Als kundiger "Kirchenführer der Servitenkirche" musste sich Gerfrid Newesely (willkommen in der Gemeine!) einfach zu Wort melden, nachdem er in den vorigen Zeitreisen den Artikel "Wiens Antwort auf den Petersdom" gelesen hatte. Darin stand, dass mit der 1733 geweihten Peterskirche Wiens erste Barockkuppel errichtet wurde.

Das "stimmt so nicht", hakt Spurensucher Newesely ein - "auch wenn es im "Dehio" (Dehio Wien, 2003, 1. Band, 1. Bezirk, Seite 134) steht." Denn "die erste überkuppelte Zentralbau-Kirche in Wien" ist nicht das Gotteshaus am heutigen Petersplatz, sondern die 1651ff errichtete Servitenkirche.

Aus dem Werk "Kirche und Kloster der Serviten in der Rossau . . ." (1970) von Historiker Prof. Dr.

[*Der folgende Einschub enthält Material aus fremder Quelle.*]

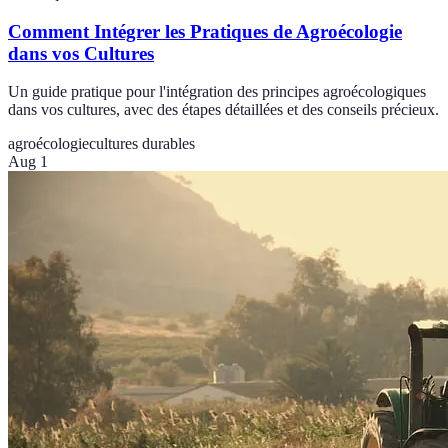
Comment Intégrer les Pratiques de Agroécologie
dans vos Cultures
Un guide pratique pour l'intégration des principes agroécologiques
dans vos cultures, avec des étapes détaillées et des conseils précieux.
agroécologie
cultures durables
Aug 1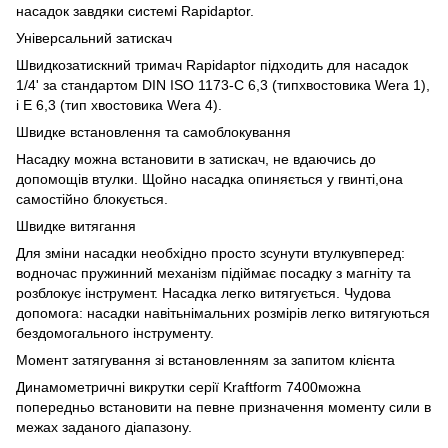
насадок завдяки системі Rapidaptor.
Універсальний затискач
Швидкозатискний тримач Rapidaptor підходить для насадок
1/4' за стандартом DIN ISO 1173-C 6,3 (типхвостовика Wera 1),
і E 6,3 (тип хвостовика Wera 4).
Швидке встановлення та самоблокування
Насадку можна встановити в затискач, не вдаючись до
допомощів втулки. Щойно насадка опиняється у гвинті,она
самостійно блокується.
Швидке витягання
Для зміни насадки необхідно просто зсунути втулкувперед:
водночас пружинний механізм підіймає посадку з магніту та
розблокує інструмент. Насадка легко витягується. Чудова
допомога: насадки навітьнімальних розмірів легко витягуються
бездомогального інструменту.
Момент затягування зі встановленням за запитом клієнта
Динамометричні викрутки серії Kraftform 7400можна
попередньо встановити на певне призначення моменту сили в
межах заданого діапазону.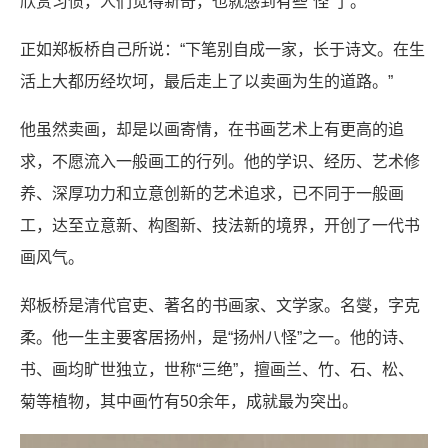
欣赏习惯，人们觉得新奇，也就感到有些“怪”了。
正如郑板桥自己所说：“下笔别自成一家，长于诗文。在生
活上大都历经坎坷，最后走上了以卖画为生的道路。”
他虽然卖画，却是以画寄情，在书画艺术上有更高的追
求，不愿流入一般画工的行列。他的学识、经历、艺术修
养、深厚功力和立意创新的艺术追求，已不同于一般画
工，达至立意新、构图新、技法新的境界，开创了一代书
画风气。
郑板桥是清代官吏、著名的书画家、文学家。名燮，字克
柔。他一生主要客居扬州，是“扬州八怪”之一。他的诗、
书、画均旷世独立，世称“三绝”，擅画兰、竹、石、松、
菊等植物，其中画竹有50余年，成就最为突出。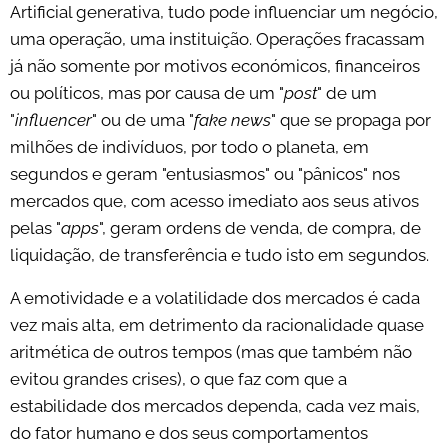
Artificial generativa, tudo pode influenciar um negócio,
uma operação, uma instituição. Operações fracassam
já não somente por motivos económicos, financeiros
ou políticos, mas por causa de um "
post
" de um
"
influencer
" ou de uma "
fake news
" que se propaga por
milhões de indivíduos, por todo o planeta, em
segundos e geram "entusiasmos" ou "pânicos" nos
mercados que, com acesso imediato aos seus ativos
pelas "
apps
", geram ordens de venda, de compra, de
liquidação, de transferência e tudo isto em segundos.
A emotividade e a volatilidade dos mercados é cada
vez mais alta, em detrimento da racionalidade quase
aritmética de outros tempos (mas que também não
evitou grandes crises), o que faz com que a
estabilidade dos mercados dependa, cada vez mais,
do fator humano e dos seus comportamentos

Karl Lechner zitiert der Geschichtsfreund außerdem: "Die Bedeutung der Servitenkirche liegt darin, daß sie der erste frühbarocke Zentralbau mit ovaler Kuppel in Wien ist. Was hier vorgebildet ist, erreicht . . . in der Peterskirche und der Karlskirche seinen Höhepunkt."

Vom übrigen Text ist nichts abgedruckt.